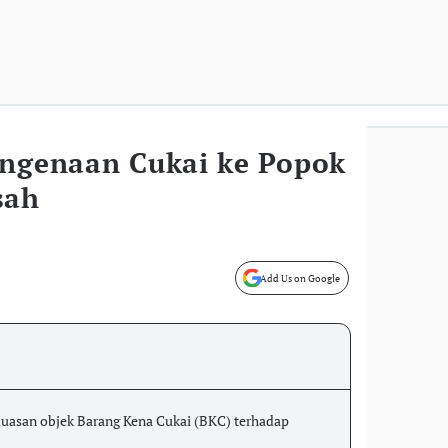
engenaan Cukai ke Popok
sah
Add Us on Google
luasan objek Barang Kena Cukai (BKC) terhadap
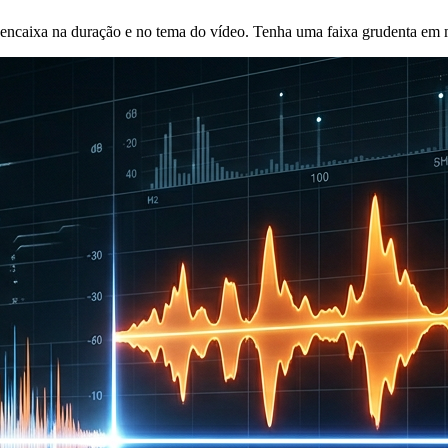
 encaixa na duração e no tema do vídeo. Tenha uma faixa grudenta em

The task:
Write the entries out again exactly as they appear, with the pictures omitted.

Your solution:
engenaan Cukai ke Popok
sah
Add Us on Google
luasan objek Barang Kena Cukai (BKC) terhadap
 encaixa na duração e no tema do vídeo. Tenha uma faixa grudenta em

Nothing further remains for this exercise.